A great book about body language by Turid Rugaas everyone should have: On talking terms with dogs: Calming Signals


----------



## Burns0716 (Feb 4, 2010)

So glad you posted this! I noticed our 8 month old is also a TAD skiddish, especially when my 2 year old screams (and she is LOUD) Or if he rounds a corner and doesnt realize you're there. Good thing I've been ignoring it and not making a big deal out of this.. we just make play out of it and keep carrying on what we're doing. He normally comes right back around...of course part of ours is just because hes only been in his new home for 3 days.. 

I'm going to check out those links as well! Thanks!


----------



## RocketDog (Sep 25, 2011)

Lucy Dog said:


> Here's a good read on all the developmental stages that dogs go through. Yours is probably just in her second fear stage.
> 
> Developmental Stages


I was searching threads about confidence building and this came up....this is the training school Rocket and I go to.  Diamonds in the Ruff. LOL Just thought is was interesting.

I did not really find what I was looking for though, so---my question really is, Rocket just turned 5 months this week. He's started a single bark (or two) if someone knocks at the door or makes a sound like that. Is this a fear thing? Is it normal in the sense he's just alerting? Or is this an indication of a fear period or something? Suggestions on how to handle it? He also has started barking excitedly at the next door horses, (that he's met and sniffed EVERY DAY since we got him) and our one cat that hisses and swipes at him when he sniffs.


----------



## MaggieRoseLee (Aug 17, 2001)

If he just barks but then goes to the door happy to greet, then I'd say he's just learning to tell you there's someone at the door.
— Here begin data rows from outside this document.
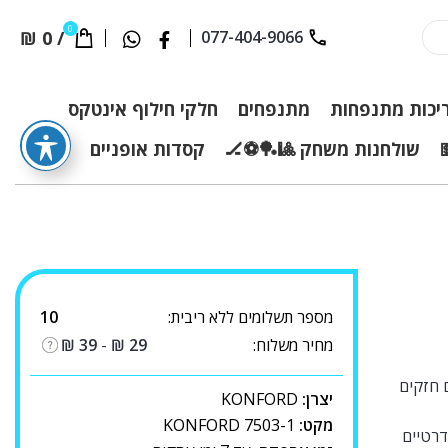
0
₪
0
/
077-404-9066
יכות מתנפחות
מתנפחים
חלקי חילוף אינטקס
שולחנות משחק 🎱🏓⚽🏒
קסדות אופניים
מספר תשלומים ללא ריבית:
10
מחיר משלוח:
29
₪
-
39
₪
ם חזקים
יצרן:
KONFORD
מקט:
KONFORD 7503-1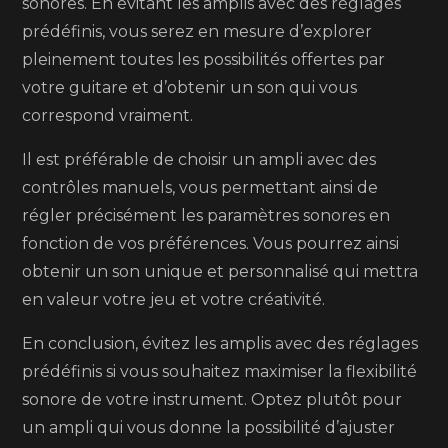
sonores. En évitant les amplis avec des réglages
prédéfinis, vous serez en mesure d’explorer
pleinement toutes les possibilités offertes par
votre guitare et d’obtenir un son qui vous
correspond vraiment.
Il est préférable de choisir un ampli avec des
contrôles manuels, vous permettant ainsi de
régler précisément les paramètres sonores en
fonction de vos préférences. Vous pourrez ainsi
obtenir un son unique et personnalisé qui mettra
en valeur votre jeu et votre créativité.
En conclusion, évitez les amplis avec des réglages
prédéfinis si vous souhaitez maximiser la flexibilité
sonore de votre instrument. Optez plutôt pour
un ampli qui vous donne la possibilité d’ajuster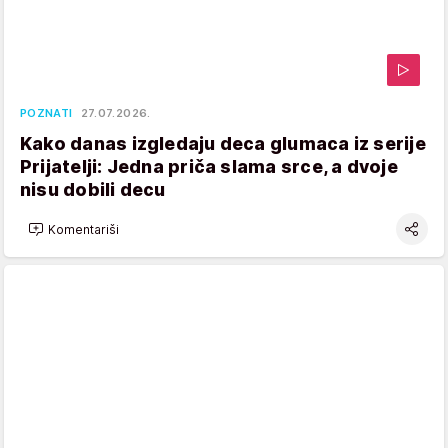
POZNATI
27.07.2026.
Kako danas izgledaju deca glumaca iz serije
Prijatelji: Jedna priča slama srce, a dvoje
nisu dobili decu
Komentariši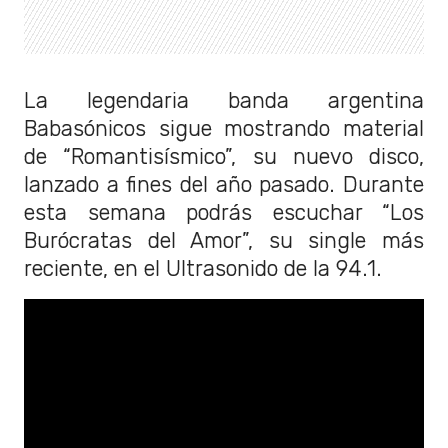
La legendaria banda argentina
Babasónicos sigue mostrando material
de “Romantisísmico”, su nuevo disco,
lanzado a fines del año pasado. Durante
esta semana podrás escuchar “Los
Burócratas del Amor”, su single más
reciente, en el Ultrasonido de la 94.1.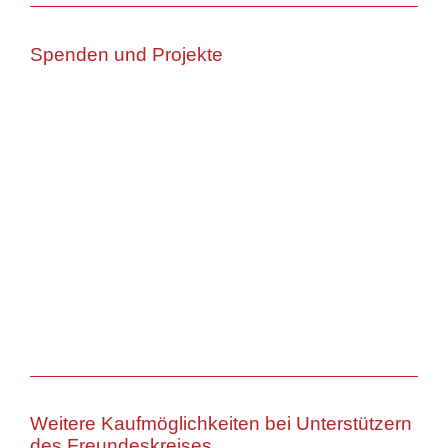
Spenden und Projekte
Weitere Kaufmöglichkeiten bei Unterstützern
des Freundeskreises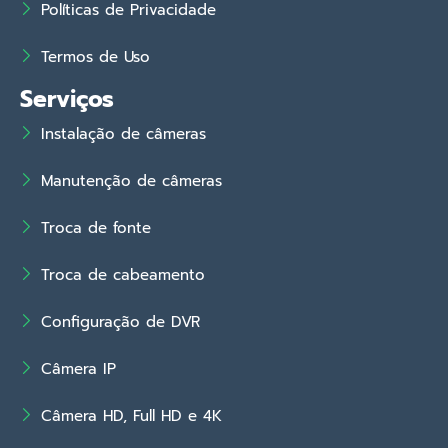
Políticas de Privacidade
Termos de Uso
Serviços
Instalação de câmeras
Manutenção de câmeras
Troca de fonte
Troca de cabeamento
Configuração de DVR
Câmera IP
Câmera HD, Full HD e 4K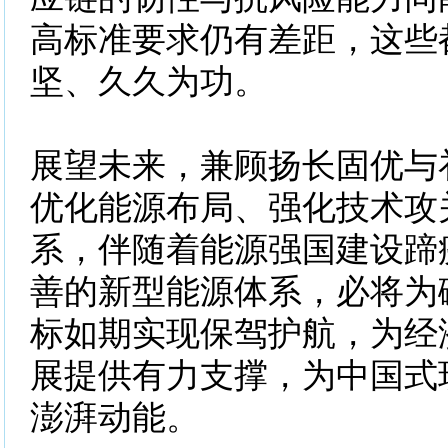
高标准要求仍有差距，这些
坚、久久为功。
展望未来，兼顾扬长固优与
优化能源布局、强化技术攻
系，伴随着能源强国建设蹄
善的新型能源体系，必将为
标如期实现保驾护航，为经
展提供有力支撑，为中国式
澎湃动能。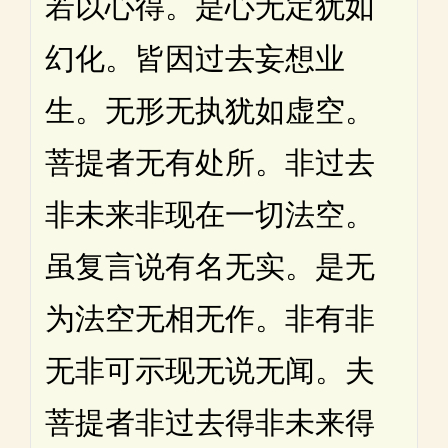
若以心得。是心无定犹如
幻化。皆因过去妄想业
生。无形无执犹如虚空。
菩提者无有处所。非过去
非未来非现在一切法空。
虽复言说有名无实。是无
为法空无相无作。非有非
无非可示现无说无闻。夫
菩提者非过去得非未来得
If he does the barking and then his entire attitude is weird (aggressive/fearful?) anything but normal 'hey, look, there's someone interesting at the door' then just work him thru it. Keeping treats at the door so the person can immediately have your pup 'sit/reward' usually helps. 

Good luck.


----------



## martemchik (Nov 23, 2010)

I don't think the 10 month old was filled out. If he was a long or stocky coat then he just looks like he's bigger and wider, under all that coat is a small skinny little shepherd. Your girl definately has her adult coat, as soon as you felt it get corse it was her adult coat and not that fluffy puppy coat we all love.

I had a very short fear period with Rooney. It was maybe about 2 days long and I just pushed him through it, I wasn't about to take these new fears over things he didn't notice a week ago. Just work with her on obedience and make her come over to the things she's "scared" of and offer a reward when she does. Distracting with treats until they realize that they have overcome the fear also works.


----------



## RocketDog (Sep 25, 2011)

MaggieRoseLee said:


> If he just barks but then goes to the door happy to greet, then I'd say he's just learning to tell you there's someone at the door.
> 
> If he does the barking and then his entire attitude is weird (aggressive/fearful?) anything but normal 'hey, look, there's someone interesting at the door' then just work him thru it. Keeping treats at the door so the person can immediately have your pup 'sit/reward' usually helps.
> 
> Good luck.


Oh good...yes, he usually sleeps by the front door (tile and colder) and everyone comes in the garage. As soon as he sees someone, he starts to approach in a friendly way and receives pets.


----------